Search the listing below for the string "Cetak" and copy every line where it occurs.

(ENTRIES SUPPLIED)

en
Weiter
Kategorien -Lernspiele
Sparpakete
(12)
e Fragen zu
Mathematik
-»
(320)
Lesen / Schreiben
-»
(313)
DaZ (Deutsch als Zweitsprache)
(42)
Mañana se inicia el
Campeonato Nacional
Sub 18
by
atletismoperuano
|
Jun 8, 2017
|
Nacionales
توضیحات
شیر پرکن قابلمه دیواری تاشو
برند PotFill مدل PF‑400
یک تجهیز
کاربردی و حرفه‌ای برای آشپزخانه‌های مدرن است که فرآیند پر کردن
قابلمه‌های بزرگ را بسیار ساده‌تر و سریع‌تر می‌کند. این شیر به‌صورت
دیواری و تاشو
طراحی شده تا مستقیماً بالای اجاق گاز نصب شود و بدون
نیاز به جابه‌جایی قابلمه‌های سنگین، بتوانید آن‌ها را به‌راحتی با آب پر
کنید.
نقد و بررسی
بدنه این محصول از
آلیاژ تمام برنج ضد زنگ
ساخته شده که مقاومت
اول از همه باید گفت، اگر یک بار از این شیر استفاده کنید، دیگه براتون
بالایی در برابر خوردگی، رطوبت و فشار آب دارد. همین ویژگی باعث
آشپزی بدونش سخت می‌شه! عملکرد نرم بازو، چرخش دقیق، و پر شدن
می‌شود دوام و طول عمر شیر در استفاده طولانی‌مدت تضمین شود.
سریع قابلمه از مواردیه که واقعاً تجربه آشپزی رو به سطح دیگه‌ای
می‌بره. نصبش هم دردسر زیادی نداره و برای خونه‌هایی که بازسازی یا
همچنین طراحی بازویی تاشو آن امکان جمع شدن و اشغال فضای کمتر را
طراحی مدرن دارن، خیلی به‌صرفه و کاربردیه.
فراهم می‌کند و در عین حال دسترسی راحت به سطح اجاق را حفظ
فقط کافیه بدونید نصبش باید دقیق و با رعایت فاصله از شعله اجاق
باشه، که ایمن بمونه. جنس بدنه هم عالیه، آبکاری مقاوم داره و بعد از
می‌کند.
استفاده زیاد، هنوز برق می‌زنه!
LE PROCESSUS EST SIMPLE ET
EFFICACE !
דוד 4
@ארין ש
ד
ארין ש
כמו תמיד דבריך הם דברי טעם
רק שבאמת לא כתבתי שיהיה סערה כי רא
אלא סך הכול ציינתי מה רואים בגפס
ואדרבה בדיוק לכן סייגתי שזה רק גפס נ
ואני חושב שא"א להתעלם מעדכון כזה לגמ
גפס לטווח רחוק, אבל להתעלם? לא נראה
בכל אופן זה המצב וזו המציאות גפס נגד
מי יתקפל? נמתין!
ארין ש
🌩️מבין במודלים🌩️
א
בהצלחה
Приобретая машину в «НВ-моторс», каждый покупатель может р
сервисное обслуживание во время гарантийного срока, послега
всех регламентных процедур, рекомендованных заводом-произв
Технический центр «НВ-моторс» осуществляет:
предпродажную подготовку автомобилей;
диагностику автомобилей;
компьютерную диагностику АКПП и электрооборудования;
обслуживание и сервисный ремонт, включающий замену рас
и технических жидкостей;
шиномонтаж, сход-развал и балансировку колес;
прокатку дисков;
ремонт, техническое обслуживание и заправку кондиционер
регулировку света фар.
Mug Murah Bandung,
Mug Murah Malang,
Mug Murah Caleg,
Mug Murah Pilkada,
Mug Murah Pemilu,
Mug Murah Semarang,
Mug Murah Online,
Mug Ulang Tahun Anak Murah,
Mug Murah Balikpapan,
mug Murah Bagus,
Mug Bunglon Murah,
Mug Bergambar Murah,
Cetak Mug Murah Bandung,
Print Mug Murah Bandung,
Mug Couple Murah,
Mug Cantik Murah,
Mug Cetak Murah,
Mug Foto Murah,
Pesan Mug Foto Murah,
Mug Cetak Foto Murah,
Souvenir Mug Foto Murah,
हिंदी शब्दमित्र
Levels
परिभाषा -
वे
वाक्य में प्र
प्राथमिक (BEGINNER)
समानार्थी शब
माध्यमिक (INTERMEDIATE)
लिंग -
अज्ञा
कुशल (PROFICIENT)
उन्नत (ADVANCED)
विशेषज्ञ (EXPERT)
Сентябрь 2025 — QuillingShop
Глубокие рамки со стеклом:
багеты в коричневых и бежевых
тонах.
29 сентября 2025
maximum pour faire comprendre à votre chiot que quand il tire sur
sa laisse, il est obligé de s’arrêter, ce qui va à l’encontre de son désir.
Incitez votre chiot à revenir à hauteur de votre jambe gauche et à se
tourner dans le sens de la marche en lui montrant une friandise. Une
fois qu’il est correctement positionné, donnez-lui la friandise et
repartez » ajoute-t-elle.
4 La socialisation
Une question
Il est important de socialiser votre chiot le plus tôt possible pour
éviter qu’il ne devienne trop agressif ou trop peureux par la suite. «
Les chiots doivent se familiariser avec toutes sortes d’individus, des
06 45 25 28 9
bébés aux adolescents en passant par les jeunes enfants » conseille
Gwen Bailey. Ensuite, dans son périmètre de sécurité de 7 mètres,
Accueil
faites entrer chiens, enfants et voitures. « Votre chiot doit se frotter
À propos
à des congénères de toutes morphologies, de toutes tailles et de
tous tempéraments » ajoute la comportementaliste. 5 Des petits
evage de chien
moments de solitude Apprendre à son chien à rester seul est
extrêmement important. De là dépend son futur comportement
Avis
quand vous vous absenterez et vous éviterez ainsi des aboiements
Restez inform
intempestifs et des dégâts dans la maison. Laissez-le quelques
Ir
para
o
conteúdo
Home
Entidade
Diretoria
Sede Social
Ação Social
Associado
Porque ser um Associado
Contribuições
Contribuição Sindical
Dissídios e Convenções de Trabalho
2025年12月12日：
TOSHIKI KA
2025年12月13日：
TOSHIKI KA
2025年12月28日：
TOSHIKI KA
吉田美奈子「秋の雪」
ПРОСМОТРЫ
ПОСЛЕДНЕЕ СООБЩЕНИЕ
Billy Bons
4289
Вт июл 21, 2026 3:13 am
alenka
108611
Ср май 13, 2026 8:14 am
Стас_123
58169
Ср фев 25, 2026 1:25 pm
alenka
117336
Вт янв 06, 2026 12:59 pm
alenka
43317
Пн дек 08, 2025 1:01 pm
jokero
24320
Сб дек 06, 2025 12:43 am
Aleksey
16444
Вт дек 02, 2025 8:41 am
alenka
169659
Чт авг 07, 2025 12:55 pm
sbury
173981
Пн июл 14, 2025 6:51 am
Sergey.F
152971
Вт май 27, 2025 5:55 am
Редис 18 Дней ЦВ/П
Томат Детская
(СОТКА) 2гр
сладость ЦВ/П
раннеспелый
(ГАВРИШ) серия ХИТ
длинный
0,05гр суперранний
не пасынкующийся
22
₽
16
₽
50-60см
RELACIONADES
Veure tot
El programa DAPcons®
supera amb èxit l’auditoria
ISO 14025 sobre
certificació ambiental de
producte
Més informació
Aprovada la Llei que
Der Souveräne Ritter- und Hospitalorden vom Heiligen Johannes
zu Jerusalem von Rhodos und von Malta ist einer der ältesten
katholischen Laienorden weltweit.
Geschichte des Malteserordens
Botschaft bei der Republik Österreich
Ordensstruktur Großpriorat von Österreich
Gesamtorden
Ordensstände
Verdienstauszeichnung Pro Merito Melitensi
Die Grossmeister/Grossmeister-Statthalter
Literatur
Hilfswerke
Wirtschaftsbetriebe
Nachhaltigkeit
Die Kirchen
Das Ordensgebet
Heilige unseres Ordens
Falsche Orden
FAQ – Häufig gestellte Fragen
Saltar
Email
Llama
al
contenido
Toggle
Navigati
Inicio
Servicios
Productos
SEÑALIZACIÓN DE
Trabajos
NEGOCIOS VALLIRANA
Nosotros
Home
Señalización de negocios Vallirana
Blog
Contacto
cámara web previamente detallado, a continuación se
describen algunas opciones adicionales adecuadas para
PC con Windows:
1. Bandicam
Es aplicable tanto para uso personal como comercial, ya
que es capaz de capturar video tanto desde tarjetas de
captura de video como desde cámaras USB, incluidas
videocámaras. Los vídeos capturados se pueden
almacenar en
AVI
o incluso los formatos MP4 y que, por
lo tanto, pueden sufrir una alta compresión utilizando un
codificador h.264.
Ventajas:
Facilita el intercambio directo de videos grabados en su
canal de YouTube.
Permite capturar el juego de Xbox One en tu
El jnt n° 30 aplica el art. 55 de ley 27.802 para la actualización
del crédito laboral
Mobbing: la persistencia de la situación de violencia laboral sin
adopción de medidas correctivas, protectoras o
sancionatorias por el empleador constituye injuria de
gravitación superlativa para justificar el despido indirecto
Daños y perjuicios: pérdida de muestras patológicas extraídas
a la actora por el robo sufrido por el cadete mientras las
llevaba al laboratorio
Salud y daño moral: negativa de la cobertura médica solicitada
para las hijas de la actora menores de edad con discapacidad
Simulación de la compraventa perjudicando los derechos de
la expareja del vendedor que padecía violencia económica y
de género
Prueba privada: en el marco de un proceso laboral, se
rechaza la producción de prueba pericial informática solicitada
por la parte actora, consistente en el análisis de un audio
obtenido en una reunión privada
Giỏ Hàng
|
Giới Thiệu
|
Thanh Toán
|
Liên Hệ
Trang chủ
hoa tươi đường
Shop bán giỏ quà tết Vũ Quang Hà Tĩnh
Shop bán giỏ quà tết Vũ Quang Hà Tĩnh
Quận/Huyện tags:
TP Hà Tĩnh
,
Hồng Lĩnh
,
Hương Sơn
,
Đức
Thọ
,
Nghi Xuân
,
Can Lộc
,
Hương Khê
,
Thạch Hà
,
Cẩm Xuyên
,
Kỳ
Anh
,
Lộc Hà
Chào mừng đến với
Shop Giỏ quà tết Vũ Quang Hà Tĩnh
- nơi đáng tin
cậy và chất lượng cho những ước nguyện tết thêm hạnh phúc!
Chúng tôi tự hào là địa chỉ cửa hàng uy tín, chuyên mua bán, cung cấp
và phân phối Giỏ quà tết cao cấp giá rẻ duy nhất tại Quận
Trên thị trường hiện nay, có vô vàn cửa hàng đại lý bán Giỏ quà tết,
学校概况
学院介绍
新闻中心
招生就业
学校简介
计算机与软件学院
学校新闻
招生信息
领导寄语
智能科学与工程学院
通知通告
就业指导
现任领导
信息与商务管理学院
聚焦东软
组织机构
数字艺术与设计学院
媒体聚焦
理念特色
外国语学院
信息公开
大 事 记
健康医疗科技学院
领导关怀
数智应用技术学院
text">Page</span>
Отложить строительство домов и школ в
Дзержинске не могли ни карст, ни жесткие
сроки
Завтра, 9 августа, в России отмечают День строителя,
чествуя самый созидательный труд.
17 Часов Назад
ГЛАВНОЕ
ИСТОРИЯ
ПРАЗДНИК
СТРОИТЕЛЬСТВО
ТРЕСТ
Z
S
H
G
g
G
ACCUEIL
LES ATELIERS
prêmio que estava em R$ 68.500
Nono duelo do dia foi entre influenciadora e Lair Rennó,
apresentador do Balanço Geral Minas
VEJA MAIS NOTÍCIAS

(End ENTRIES SUPPLIED)

**SOLUTION TO THE EXERCISE:**
Cetak Mug Murah Bandung,
Mug Cetak Murah,
Mug Cetak Foto Murah,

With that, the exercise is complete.